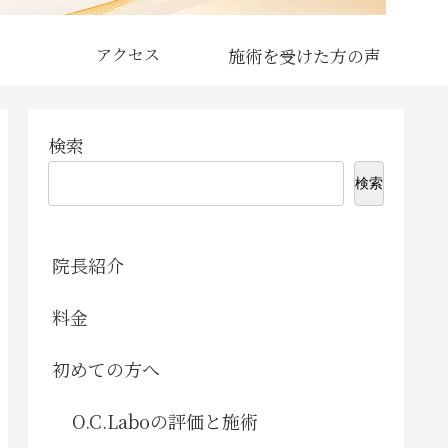
アクセス
検索
検索
院長紹介
料金
初めての方へ
O.C.Laboの評価と施術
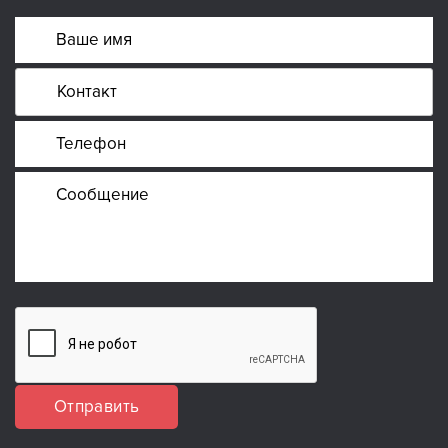
Отправить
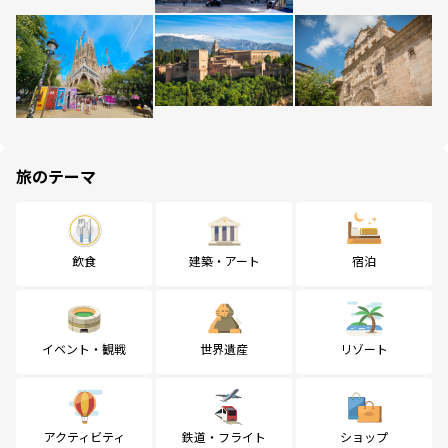
旅のテーマ
飲食
建築・アート
宿泊
イベント・観戦
世界遺産
リゾート
アクティビティ
鉄道・フライト
ショップ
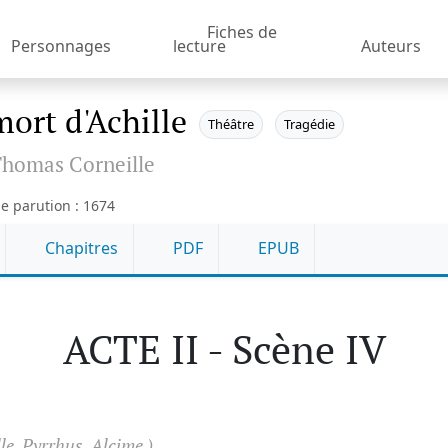
Fiches de
Personnages
lecture
Auteurs
mort d'Achille
Théâtre
Tragédie
homas Corneille
e parution : 1674
Chapitres
PDF
EPUB
ACTE II - Scène IV
le, Pyrrhus, Alcime.)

──────────────────────────────

I would like the data above transcribed exactly, with its pictures left out.

Expected answer
アクセス
検索
検索
院長紹介
料金
初めての方へ
O.C.Laboの評価と施術
Отправить
旅のテーマ
飲食
建築・アート
宿泊
イベント・観戦
世界遺産
リゾート
アクティビティ
鉄道・フライト
ショップ
Fiches de
Personnages
lecture
Auteurs
mort d'Achille
Théâtre
Tragédie
homas Corneille
e parution : 1674
Chapitres
PDF
EPUB
ACTE II - Scène IV
le, Pyrrhus, Alcime.)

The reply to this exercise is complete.